Start of Records shown
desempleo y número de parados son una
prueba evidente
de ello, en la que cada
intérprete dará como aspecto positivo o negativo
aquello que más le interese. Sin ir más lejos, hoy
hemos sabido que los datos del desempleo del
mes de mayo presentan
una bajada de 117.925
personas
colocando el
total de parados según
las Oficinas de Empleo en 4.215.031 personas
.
End of Records shown
Start of Records shown
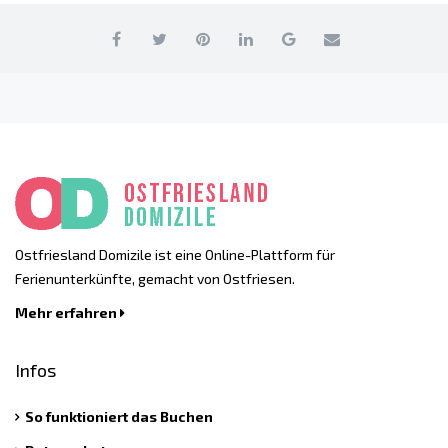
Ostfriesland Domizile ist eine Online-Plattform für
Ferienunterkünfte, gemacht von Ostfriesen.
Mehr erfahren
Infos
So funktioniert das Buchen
End of Records shown
Exercise objective: From the entries above, work out the number of lines containing the string "personas" and give that number by itself.

Result of this task: 2